Specifically: It can be grown in any home if there is no dispensary within 100 miles (and there will be none within 100 miles at first, meaning anyone can grow if they start right away); and it can be dispensed in any commercial or industrial zone, regardless of its proximity to areas that citizens would rightly oppose.

Video courtesy of The Libertas Institute

If Republicans support any form of government, we ought to support small government. The closer citizens are to the government, the more easily we find consensus among our community. Of equal importance, the closer government is to the people, the easier we can act as watchdogs to protect our families, our communities, and our rights.

There are many other issues with this bill, most (if not all) of them having been resolved with the compromise between the Libertarian organization, The Libertas Institute, and the Utah legislature. 

If Prop 2 is passed, Delegate Digest sincerely hopes that the compromise will be honored. 

Prop 3: The Obamacare Bill

This is an expansion of socialized medicine. If we want healthcare costs to go down, we need to stop subsidizing them

Seriously, stop it.

Let the markets find new ways to offer healthcare at lower rates, rather than taxing our citizens to death. 

And on top of that, any time we subsidize a market, guess who is writing those laws. 

Video courtesy of The Libertas Institute

Prop 4: The Gerrymandering Bill

Why is this a bad proposition? In short, unelected bureaucrats deciding our voting districts is not right.

The long answer is that the people behind this prop say they want to draw the lines to be “more fair.” More fair to who? 

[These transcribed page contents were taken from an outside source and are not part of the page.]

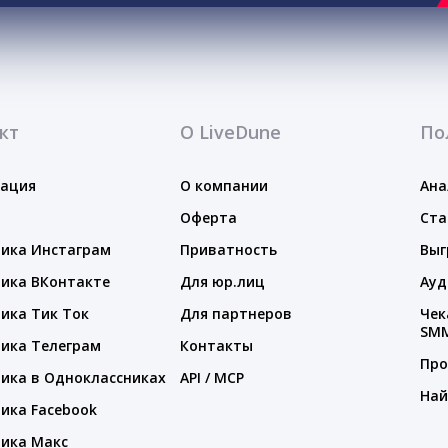
кт
О LiveDune
По
тация
О компании
Ана
Оферта
Ста
ика Инстаграм
Приватность
Выг
ика ВКонтакте
Для юр.лиц
Ауд
ика Тик Ток
Для партнеров
Чек
SM
ика Телеграм
Контакты
Про
ика в Одноклассниках
API / MCP
Най
ика Facebook
ика Макс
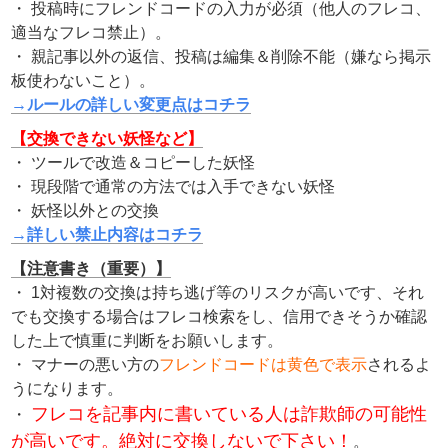
・ 投稿時にフレンドコードの入力が必須（他人のフレコ、
適当なフレコ禁止）。
・ 親記事以外の返信、投稿は編集＆削除不能（嫌なら掲示
板使わないこと）。
→ルールの詳しい変更点はコチラ
【交換できない妖怪など】
・ ツールで改造＆コピーした妖怪
・ 現段階で通常の方法では入手できない妖怪
・ 妖怪以外との交換
→詳しい禁止内容はコチラ
【注意書き（重要）】
・ 1対複数の交換は持ち逃げ等のリスクが高いです、それ
でも交換する場合はフレコ検索をし、信用できそうか確認
した上で慎重に判断をお願いします。
・ マナーの悪い方の
フレンドコードは黄色で表示
されるよ
うになります。
フレコを記事内に書いている人は詐欺師の可能性
・
が高いです。絶対に交換しないで下さい！
。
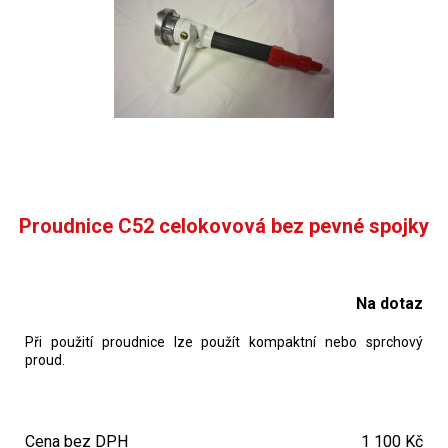
Proudnice C52 celokovová bez pevné spojky
Na dotaz
Při použití proudnice lze použít kompaktní nebo sprchový
proud.
Cena bez DPH
1 100 Kč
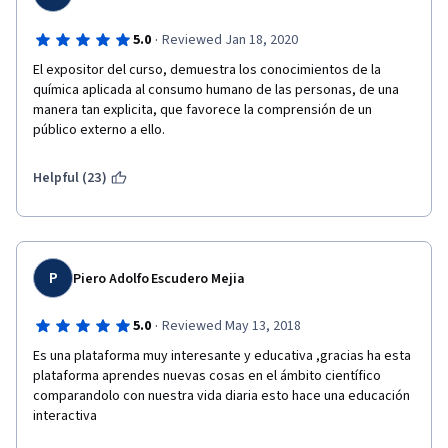
·
5.0
Reviewed Jan 18, 2020
El expositor del curso, demuestra los conocimientos de la 
química aplicada al consumo humano de las personas, de una 
manera tan explicita, que favorece la comprensión de un 
público externo a ello. 
Helpful (23)
P
Piero Adolfo Escudero Mejia
·
5.0
Reviewed May 13, 2018
Es una plataforma muy interesante y educativa ,gracias ha esta 
plataforma aprendes nuevas cosas en el ámbito científico 
comparandolo con nuestra vida diaria esto hace una educación  
interactiva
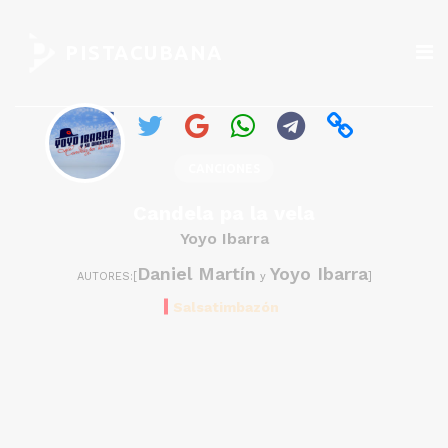
PISTACUBANA
CANCIONES
Candela pa la vela
Yoyo Ibarra
Daniel Martín
Yoyo Ibarra
AUTORES:[
y
]
Salsatimbazón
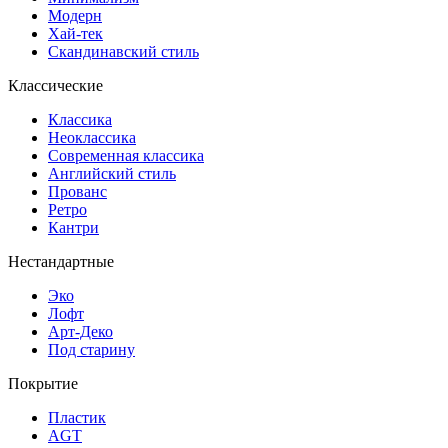
Модерн
Хай-тек
Скандинавский стиль
Классические
Классика
Неоклассика
Современная классика
Английский стиль
Прованс
Ретро
Кантри
Нестандартные
Эко
Лофт
Арт-Деко
Под старину
Покрытие
Пластик
AGT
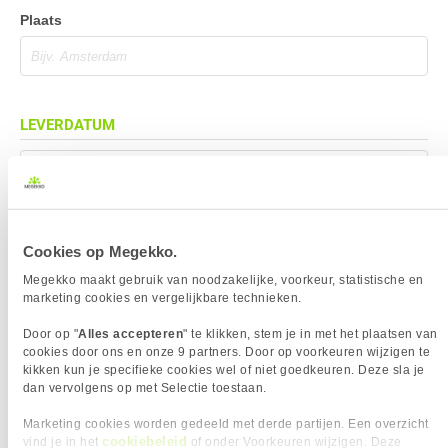
Plaats
LEVERDATUM
Mag eerder geleverd worden (indien mogelijk)
Cookies op Megekko.
BEZORGADRES
Megekko maakt gebruik van noodzakelijke, voorkeur, statistische en
marketing cookies en vergelijkbare technieken.
Bezorgadres is gelijk aan factuuradres
Door op "
Alles accepteren
" te klikken, stem je in met het plaatsen van
Bezorging op alternatief adres
cookies door ons en onze 9 partners. Door op voorkeuren wijzigen te
kikken kun je specifieke cookies wel of niet goedkeuren. Deze sla je
Afhalen op PostNL afhaalpunt
dan vervolgens op met Selectie toestaan.
Afhalen in Megekko Shop te Breda
Marketing cookies worden gedeeld met derde partijen. Een overzicht
cookiebeleid
vind je in het
of onder Voorkeuren wijzigen. Deze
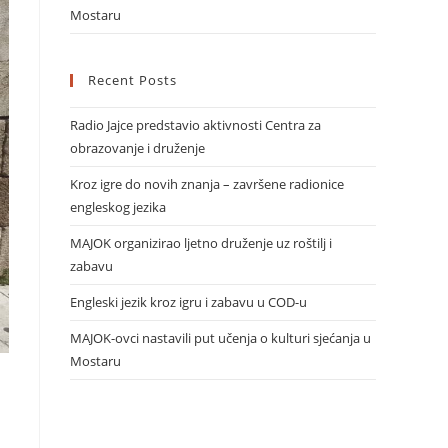
Mostaru
Recent Posts
Radio Jajce predstavio aktivnosti Centra za
obrazovanje i druženje
Kroz igre do novih znanja – završene radionice
engleskog jezika
MAJOK organizirao ljetno druženje uz roštilj i
zabavu
Engleski jezik kroz igru i zabavu u COD-u
MAJOK-ovci nastavili put učenja o kulturi sjećanja u
Mostaru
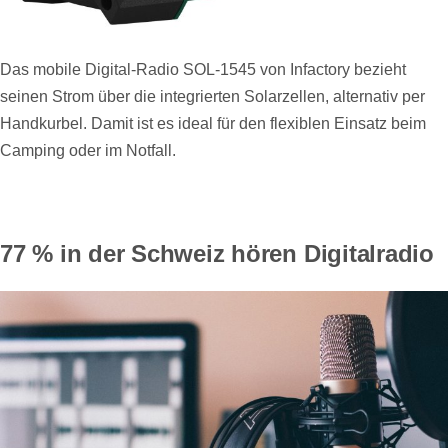
Das mobile Digital-Radio SOL-1545 von Infactory bezieht
seinen Strom über die integrierten Solarzellen, alternativ per
Handkurbel. Damit ist es ideal für den flexiblen Einsatz beim
Camping oder im Notfall.
77 % in der Schweiz hören Digitalradio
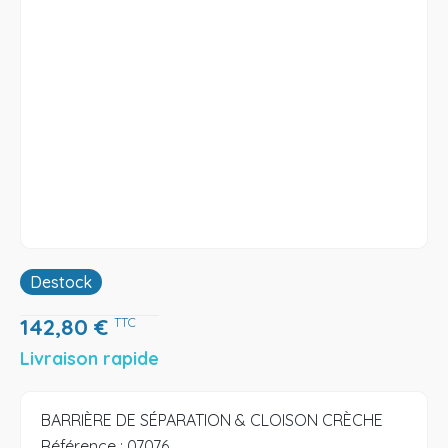
Destock
142,80
€
TTC
Livraison rapide
BARRIÈRE DE SÉPARATION & CLOISON CRÈCHE
Référence :
07076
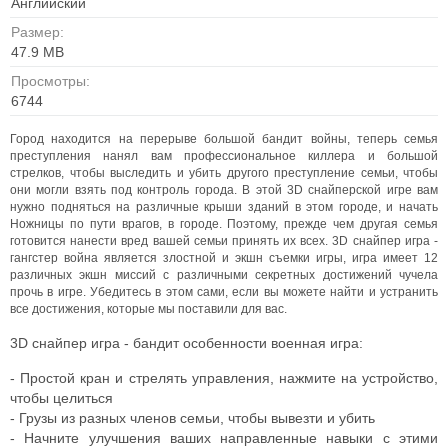
Английский
Размер:
47.9 MB
Просмотры:
6744
Город находится на перерыве большой бандит войны, теперь семья
преступления нанял вам профессиональное киллера и большой
стрелков, чтобы выследить и убить другого преступление семьи, чтобы
они могли взять под контроль города.
В этой 3D снайперской игре вам
нужно подняться на различные крыши зданий в этом городе, и начать
Ножницы по пути врагов, в городе. Поэтому, прежде чем другая семья
готовится нанести вред вашей семьи принять их всех. 3D снайпер игра -
гангстер война является злостной и экшн съемки игры, игра имеет 12
различных экшн миссий с различными секретных достижений чучела
прочь в игре. Убедитесь в этом сами, если вы можете найти и устранить
все достижения, которые мы поставили для вас.
3D снайпер игра - бандит особенности военная игра:
- Простой кран и стрелять управления, нажмите на устройство,
чтобы целиться
- Грузы из разных членов семьи, чтобы вывезти и убить
- Начните улучшения ваших направленные навыки с этими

Republicans have the majority of the vote in this state, and we have a majority of the representation for the House and Senate. Republicans generally win over 75% or more of the seats in the State legislature. Do we really want to hand 50% of the power to people who claim to represent their party, instead of the electorate? Because the way districts are drawn now by elected officials who (at least generally) represent the values of the voters. The way it is supposed to be.

Allowing unelected bureaucrats to draw haphazard districts around Salt Lake City, with the intention of taking a federal House of Representatives slot from Republicans and give that Congressional seat to Democrats is not “fair.” It is deceitful. 

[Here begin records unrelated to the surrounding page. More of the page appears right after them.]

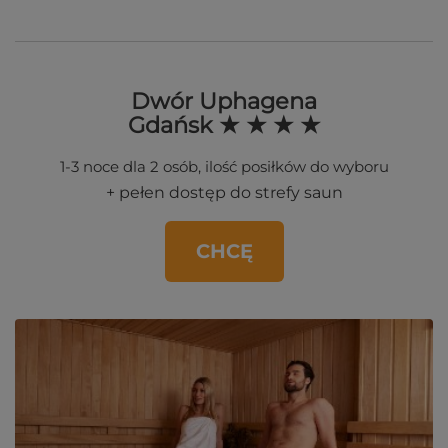
Dwór Uphagena
Gdańsk ★ ★ ★ ★
1-3 noce dla 2 osób, ilość posiłków do wyboru
+ pełen dostęp do strefy saun
CHCĘ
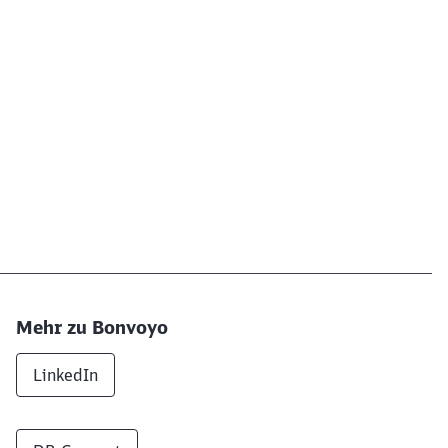
Mehr zu Bonvoyo
LinkedIn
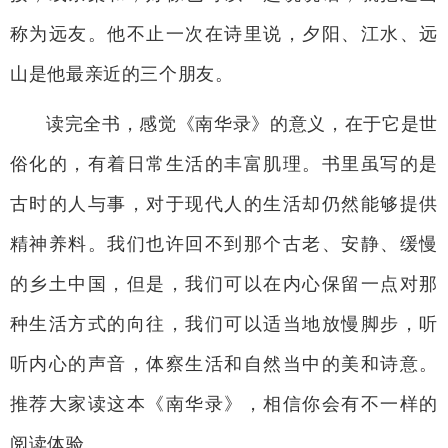
称为远友。他不止一次在诗里说，夕阳、江水、远
山是他最亲近的三个朋友。
读完全书，感觉《南华录》的意义，在于它是世
俗化的，有着日常生活的丰富肌理。书里虽写的是
古时的人与事，对于现代人的生活却仍然能够提供
精神养料。我们也许回不到那个古老、安静、缓慢
的乡土中国，但是，我们可以在内心保留一点对那
种生活方式的向往，我们可以适当地放慢脚步，听
听内心的声音，体察生活和自然当中的美和诗意。
推荐大家读这本《南华录》，相信你会有不一样的
阅读体验。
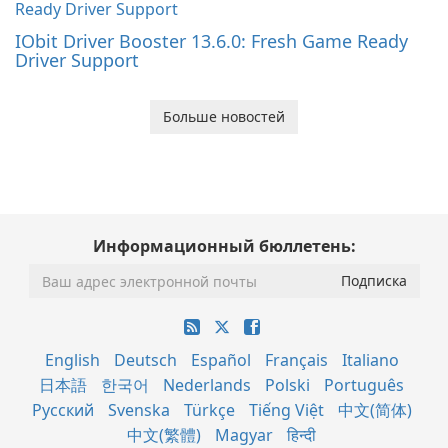
IObit Driver Booster 13.6.0: Fresh Game Ready
Driver Support
Больше новостей
Информационный бюллетень:
English
Deutsch
Español
Français
Italiano
日本語
한국어
Nederlands
Polski
Português
Русский
Svenska
Türkçe
Tiếng Việt
中文(简体)
中文(繁體)
Magyar
हिन्दी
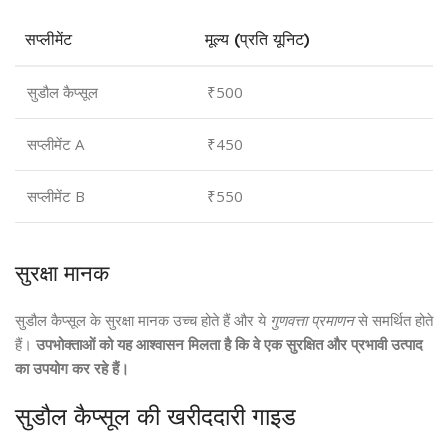
सप्लीमेंट
मूल्य (प्रति यूनिट)
सुडौल कैप्सूल
₹500
सप्लीमेंट A
₹450
सप्लीमेंट B
₹550
सुरक्षा मानक
सुडौल कैप्सूल के सुरक्षा मानक उच्च होते हैं और ये
गुणवत्ता प्रमाणन
से समर्थित होते
हैं।
उपभोक्ताओं को यह आश्वासन मिलता है कि वे एक सुरक्षित और प्रभावी उत्पाद
का उपयोग कर रहे हैं।
सुडौल कैप्सूल की खरीददारी गाइड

Democrats are in the minority, which is why our state runs so much better than California.  That should be reflected in our representation on the Federal level, not gerrymandered away under a false claim to “fairness.”

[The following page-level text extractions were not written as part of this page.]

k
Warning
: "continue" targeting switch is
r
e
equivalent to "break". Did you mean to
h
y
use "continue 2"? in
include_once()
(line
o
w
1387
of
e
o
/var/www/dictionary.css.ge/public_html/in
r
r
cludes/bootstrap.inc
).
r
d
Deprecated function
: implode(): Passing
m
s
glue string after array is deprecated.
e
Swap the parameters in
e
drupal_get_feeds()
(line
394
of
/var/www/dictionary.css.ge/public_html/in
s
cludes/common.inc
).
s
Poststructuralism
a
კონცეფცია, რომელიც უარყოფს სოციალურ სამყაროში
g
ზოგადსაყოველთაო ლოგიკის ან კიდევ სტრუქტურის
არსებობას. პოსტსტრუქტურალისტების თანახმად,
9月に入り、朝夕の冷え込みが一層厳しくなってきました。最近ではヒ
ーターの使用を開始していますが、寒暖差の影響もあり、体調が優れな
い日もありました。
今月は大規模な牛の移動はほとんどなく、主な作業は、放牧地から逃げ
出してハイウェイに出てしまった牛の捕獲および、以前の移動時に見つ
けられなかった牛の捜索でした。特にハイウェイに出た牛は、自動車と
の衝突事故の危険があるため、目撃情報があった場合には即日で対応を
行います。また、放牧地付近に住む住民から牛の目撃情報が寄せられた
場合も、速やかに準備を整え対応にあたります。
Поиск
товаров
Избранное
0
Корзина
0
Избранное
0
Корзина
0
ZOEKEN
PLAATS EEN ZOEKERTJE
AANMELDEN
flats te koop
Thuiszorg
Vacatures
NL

2 thoughts on “Our Official Utah Voter Guide5 min read

  1. Sorry, DD, but your comments opposing Prop 2 have very little based in fact.
    Zoning is NOT compromised under Prop 2. The only thing Prop 2 does is prevent a municipality from refusing to issue a business license solely because the business is a dispensary. All business, zoning and fire prevention codes must be followed by the dispensary. A municipality can require a dispensary to be located in a “C” Commercial zone, or B Business zone, even an I Industrial zone. They just can’t discriminate because it’s a dispensary. If you can show me where Prop 2 says a dispensary doesnt have to follow zoning laws, I’ll buy you dinner.
    The distance setbacks required under Prop 2 are exactly the same as state liquor stores. A dispensary cannot be any closer to churches, schools, parks and residences than a state run facility.
    While I’m here, how about we address Gayle Ruzicka’s heartburn with a 28-page ballot initiative? But this “compromise” she’s all goo-goo over is 126 pages long…and thats acceptable to her. Oh, brother.

    • A fair criticism, and I edited the section to reflect what you shared, however the concern remains the same. It can still be grown anywhere that doesn’t have a dispensary within 100 miles, and for the first few months that will be… well, everywhere except the Colorado border. And dispensaries can still set up shop in any commercial or industrial zone, even if that is right down the street from a school or park.

      The concern, therefore, stands, even with clarification on what “no power to zone” means. The local cities and counties still cannot zone these things, so the statement is still true.

      That said, neither of us is going to change the other’s mind, we are both convinced, so I thank you for your feedback.